Ein zweites Thema des heutigen Evangeliums ist die Bitte, die Jakobus und Johannes, die Söhne des Zebedäus, an den Herrn richten. Angesichts ihrer Erkenntnis, daß Jesus der Sohn Gottes ist, erhoffen sie sich, in seinem Reich zu seiner Rechten und zu seiner Linken zu sitzen. Doch der Herr gibt ihnen eine Lektion: “Ihr wißt nicht, um was ihr bittet.”
Das ist auch für uns alle eine wichtige Unterweisung des Herrn. Es gibt Bitten, die wir immer an den Herrn richten können und sollen: Um Bewahrung vor dem ewigen Verderben, um geistliches Wachstum, um das tägliche Brot, um die Bekehrung der Sünder, um Bewahrung vor Unheil und Not und vieles mehr…
Unseren Bitten ist aber da eine Grenze gesetzt, wo sie sozusagen einen Bereich betreten, der unmittelbar dem Herrschaftsbereich Gottes untersteht, in den wir mit unseren Wünschen und unserem Verlangen eindringen wollen. Deshalb die klare Zurückweisung und später noch die Erläuterung des Herrn: “Den Platz zu meiner Rechten und zu meiner Linken habe nicht ich zu vergeben; dort werden die sitzen, für die diese Plätze bestimmt sind.”

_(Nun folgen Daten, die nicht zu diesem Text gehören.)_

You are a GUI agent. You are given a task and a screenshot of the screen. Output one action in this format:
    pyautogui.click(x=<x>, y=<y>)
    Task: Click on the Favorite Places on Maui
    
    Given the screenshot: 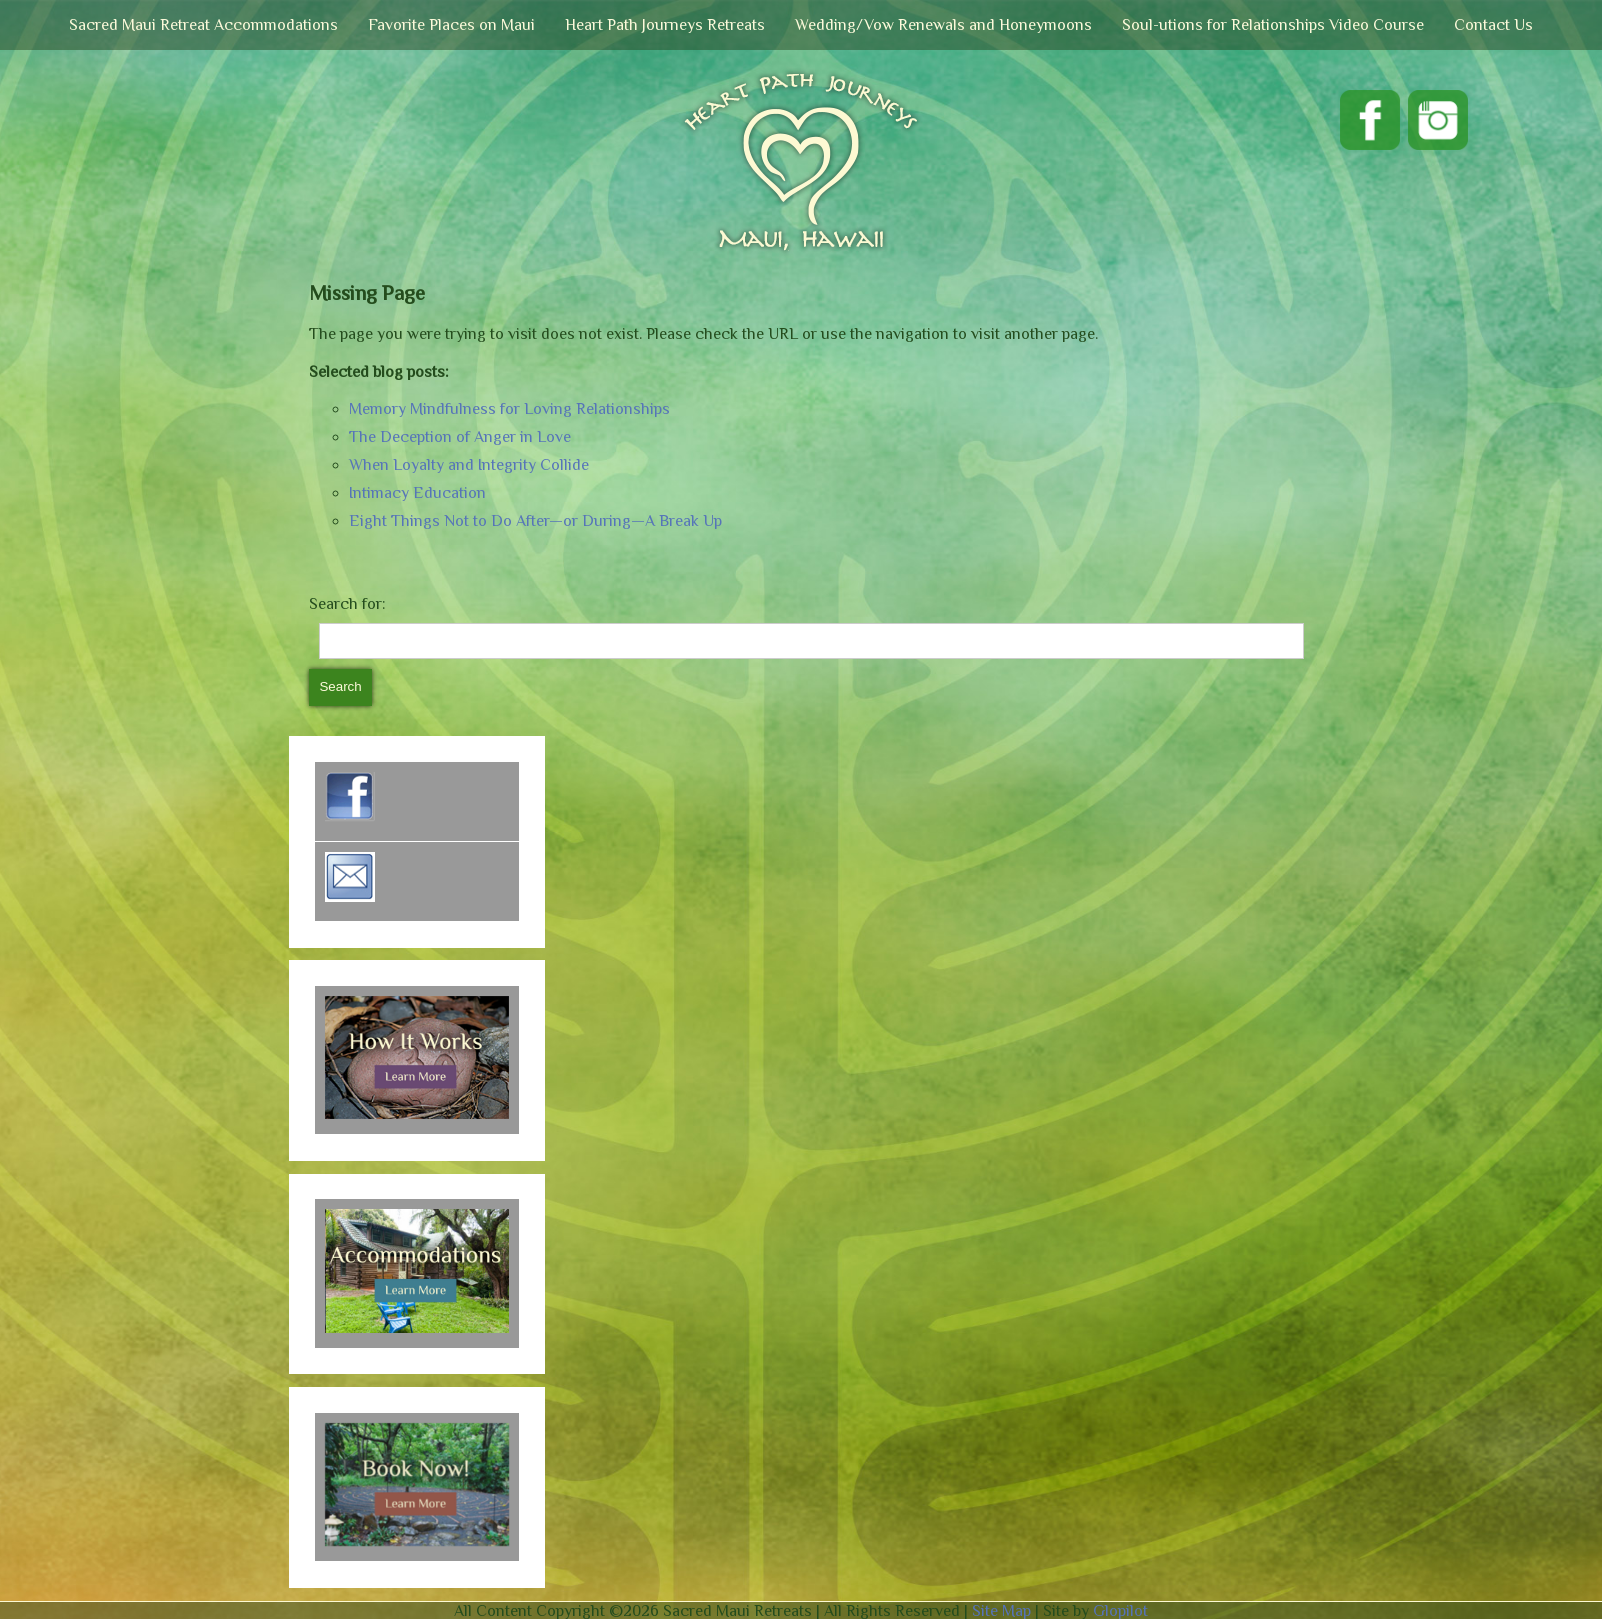 What is the action you would take?
    pyautogui.click(x=451, y=25)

Das mag uns ein Hinweis darauf sein, daß wir sehr fein zu spüren haben, wo unsere Grenzen liegen, wenn wir “kühne Gebete” formulieren, was wir durchaus tun sollten. Man kann dem Anliegen an den Herrn – wenn man vielleicht mit seinen Bitten sehr weit vorgeprescht ist – klugerweise hinzufügen: “…wenn es Deinem heiligen Willen entspricht!”
Als dritter Punkt der Betrachtung bleibt noch die Mahnung, sich immer daran zu erinnern, daß die wahre Größe in der Nachfolge Christi im Dienst an Gott und am Nächsten besteht. So werden wir dem Herrn ähnlich, “denn auch der Menschensohn ist nicht gekommen, um sich dienen zu lassen, sondern um zu dienen!”
Das ist ein sehr tiefes Wort, das alle Selbstbezogenheit, alle falschen Herrschaftsansprüche und alle falschen Vorstellungen von »Größe« korrigiert und in uns jene wunderbare Tugend reifen läßt, die wir »Demut« nennen.